Craig McClanahan wrote:
On 5/11/06, Michael Jouravlev <[EMAIL PROTECTED]> wrote:
On 5/11/06, Craig McClanahan <[EMAIL PROTECTED]> wrote:
> On 5/11/06, Jason Vincent <[EMAIL PROTECTED]> wrote:
> According to the HTML specification, disabled input controls
> are *not* included in the request attributes submitted to the server.
> Therefore, disabling the submit button will mean that the request
parameter
> telling the server which button was clicked is not included
Unless Javascript is used for form's data collection and submission.

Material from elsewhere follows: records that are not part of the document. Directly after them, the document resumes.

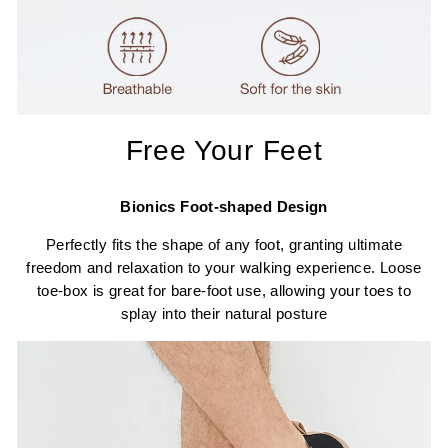
Free Your Feet
Bionics Foot-shaped Design
Perfectly fits the shape of any foot, granting ultimate
freedom and relaxation to your walking experience. Loose
toe-box is great for bare-foot use, allowing your toes to
splay into their natural posture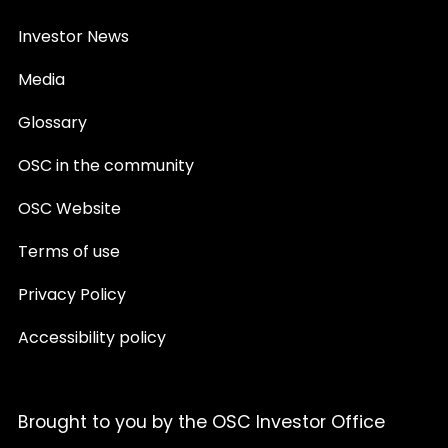
Investor News
Media
Glossary
OSC in the community
OSC Website
Terms of use
Privacy Policy
Accessibility policy
Brought to you by the OSC Investor Office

> I'd look for a strategy involving capturing the *second* click rather
than
> the first one, so you can make sure the original request is submitted
with
> no modifications.
You mean, to resubimit the same request? What is the point?
As I understand it, the goal of the exercise is to *prevent* the second
submit from occurring, while still allowing the first submit to complete
properly.
From what I understand that is the intention. I ran into the same
thing trying to use the "this.enabled = false;" bit of javascript, but I
ran into the same problems as the original poster. The solution I came
up with was to do something like the following (in clay):
<script>
var formSubmitted = false;
</script>
<input type="submit" value="Submit" jsfid="commandButton" onclick="if
(formSubmitted) return false; formSubmitted = true;" />
This will work on commandLinks as well. The javascript that JSF uses
will be put after any that is specified in the onclick javascript, at
least with myfaces. The only thing this doesn't do is change the way
the button is displayed so it also looks disabled. But it does stop the
form from being accidentally submitted by a double click.